Document understanding data:

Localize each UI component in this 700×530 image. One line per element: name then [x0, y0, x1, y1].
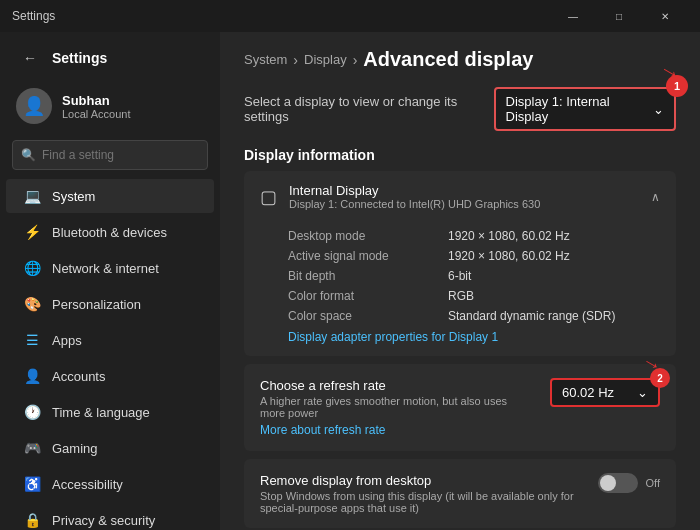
- info-row-desktop: Desktop mode 1920 × 1080, 60.02 Hz: [288, 226, 660, 246]
- titlebar-title: Settings: [12, 9, 550, 23]
- minimize-button[interactable]: —: [550, 0, 596, 32]
- display-info-card: ▢ Internal Display Display 1: Connected …: [244, 171, 676, 356]
- user-subtitle: Local Account: [62, 108, 131, 120]
- maximize-button[interactable]: □: [596, 0, 642, 32]
- sidebar-item-apps[interactable]: ☰ Apps: [6, 323, 214, 357]
- sidebar-item-label: Gaming: [52, 441, 98, 456]
- display-dropdown-chevron: ⌄: [653, 102, 664, 117]
- content-area: System › Display › Advanced display Sele…: [220, 32, 700, 530]
- gaming-icon: 🎮: [22, 438, 42, 458]
- refresh-rate-value: 60.02 Hz: [562, 385, 614, 400]
- section-title: Display information: [244, 147, 676, 163]
- info-row-bitdepth: Bit depth 6-bit: [288, 266, 660, 286]
- color-space-label: Color space: [288, 309, 448, 323]
- sidebar-item-label: Privacy & security: [52, 513, 155, 528]
- info-row-signal: Active signal mode 1920 × 1080, 60.02 Hz: [288, 246, 660, 266]
- remove-display-control: Off: [598, 473, 660, 493]
- sidebar-item-label: Time & language: [52, 405, 150, 420]
- sidebar-title: Settings: [52, 50, 107, 66]
- sidebar-item-label: Personalization: [52, 297, 141, 312]
- display-card-title: Internal Display: [289, 183, 639, 198]
- search-box[interactable]: 🔍: [12, 140, 208, 170]
- color-space-value: Standard dynamic range (SDR): [448, 309, 615, 323]
- remove-display-card: Remove display from desktop Stop Windows…: [244, 459, 676, 528]
- titlebar: Settings — □ ✕: [0, 0, 700, 32]
- breadcrumb-system[interactable]: System: [244, 52, 287, 67]
- personalization-icon: 🎨: [22, 294, 42, 314]
- toggle-knob: [600, 475, 616, 491]
- desktop-mode-value: 1920 × 1080, 60.02 Hz: [448, 229, 570, 243]
- network-icon: 🌐: [22, 258, 42, 278]
- bluetooth-icon: ⚡: [22, 222, 42, 242]
- sidebar-item-personalization[interactable]: 🎨 Personalization: [6, 287, 214, 321]
- signal-mode-value: 1920 × 1080, 60.02 Hz: [448, 249, 570, 263]
- time-icon: 🕐: [22, 402, 42, 422]
- apps-icon: ☰: [22, 330, 42, 350]
- user-info: Subhan Local Account: [62, 93, 131, 120]
- sidebar-item-label: Bluetooth & devices: [52, 225, 167, 240]
- display-info-header-info: Internal Display Display 1: Connected to…: [289, 183, 639, 210]
- sidebar-item-label: Apps: [52, 333, 82, 348]
- sidebar-item-network[interactable]: 🌐 Network & internet: [6, 251, 214, 285]
- sidebar-item-label: Accessibility: [52, 477, 123, 492]
- avatar: 👤: [16, 88, 52, 124]
- sidebar-item-bluetooth[interactable]: ⚡ Bluetooth & devices: [6, 215, 214, 249]
- desktop-mode-label: Desktop mode: [288, 229, 448, 243]
- sidebar-item-privacy[interactable]: 🔒 Privacy & security: [6, 503, 214, 530]
- refresh-dropdown-wrapper: 60.02 Hz ⌄ 2 →: [550, 378, 660, 407]
- remove-display-subtitle: Stop Windows from using this display (it…: [260, 490, 582, 514]
- signal-mode-label: Active signal mode: [288, 249, 448, 263]
- display-info-card-header[interactable]: ▢ Internal Display Display 1: Connected …: [244, 171, 676, 222]
- sidebar-item-accounts[interactable]: 👤 Accounts: [6, 359, 214, 393]
- sidebar-item-accessibility[interactable]: ♿ Accessibility: [6, 467, 214, 501]
- refresh-rate-title: Choose a refresh rate: [260, 378, 534, 393]
- sidebar-header: ← Settings: [0, 32, 220, 80]
- breadcrumb-arrow1: ›: [293, 52, 298, 68]
- refresh-rate-subtitle: A higher rate gives smoother motion, but…: [260, 395, 534, 419]
- sidebar-item-time[interactable]: 🕐 Time & language: [6, 395, 214, 429]
- chevron-up-icon: ∧: [651, 190, 660, 204]
- color-format-value: RGB: [448, 289, 474, 303]
- accessibility-icon: ♿: [22, 474, 42, 494]
- user-section: 👤 Subhan Local Account: [0, 80, 220, 136]
- color-format-label: Color format: [288, 289, 448, 303]
- refresh-dropdown-chevron: ⌄: [637, 385, 648, 400]
- search-icon: 🔍: [21, 148, 36, 162]
- close-button[interactable]: ✕: [642, 0, 688, 32]
- adapter-properties-link[interactable]: Display adapter properties for Display 1: [288, 330, 660, 344]
- display-card-subtitle: Display 1: Connected to Intel(R) UHD Gra…: [289, 198, 639, 210]
- refresh-rate-control: 60.02 Hz ⌄ 2 →: [550, 378, 660, 407]
- back-button[interactable]: ←: [16, 44, 44, 72]
- sidebar-item-label: Accounts: [52, 369, 105, 384]
- breadcrumb-arrow2: ›: [353, 52, 358, 68]
- system-icon: 💻: [22, 186, 42, 206]
- user-name: Subhan: [62, 93, 131, 108]
- toggle-label: Off: [646, 477, 660, 489]
- breadcrumb-display[interactable]: Display: [304, 52, 347, 67]
- remove-display-toggle[interactable]: [598, 473, 638, 493]
- search-input[interactable]: [42, 141, 199, 169]
- info-row-colorspace: Color space Standard dynamic range (SDR): [288, 306, 660, 326]
- window-controls: — □ ✕: [550, 0, 688, 32]
- monitor-icon: ▢: [260, 186, 277, 208]
- info-row-colorformat: Color format RGB: [288, 286, 660, 306]
- accounts-icon: 👤: [22, 366, 42, 386]
- sidebar-item-label: System: [52, 189, 95, 204]
- display-dropdown[interactable]: Display 1: Internal Display ⌄: [494, 87, 676, 131]
- refresh-rate-link[interactable]: More about refresh rate: [260, 423, 534, 437]
- breadcrumb: System › Display › Advanced display: [244, 48, 676, 71]
- display-selector-label: Select a display to view or change its s…: [244, 94, 494, 124]
- sidebar-item-gaming[interactable]: 🎮 Gaming: [6, 431, 214, 465]
- breadcrumb-current: Advanced display: [363, 48, 533, 71]
- privacy-icon: 🔒: [22, 510, 42, 530]
- bit-depth-value: 6-bit: [448, 269, 471, 283]
- sidebar: ← Settings 👤 Subhan Local Account 🔍 💻 Sy…: [0, 32, 220, 530]
- bit-depth-label: Bit depth: [288, 269, 448, 283]
- display-dropdown-value: Display 1: Internal Display: [506, 94, 647, 124]
- refresh-rate-info: Choose a refresh rate A higher rate give…: [260, 378, 534, 437]
- display-selector-row: Select a display to view or change its s…: [244, 87, 676, 131]
- sidebar-item-system[interactable]: 💻 System: [6, 179, 214, 213]
- sidebar-item-label: Network & internet: [52, 261, 159, 276]
- refresh-rate-dropdown[interactable]: 60.02 Hz ⌄: [550, 378, 660, 407]
- display-dropdown-wrapper: Display 1: Internal Display ⌄ 1 →: [494, 87, 676, 131]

What is being asked:
Collect every line with the string "name" from the records, and copy each.

Output for this task:
Localize each UI component in this 700×530 image. One line per element: name then [x0, y0, x1, y1].
- user-name: Subhan: [62, 93, 131, 108]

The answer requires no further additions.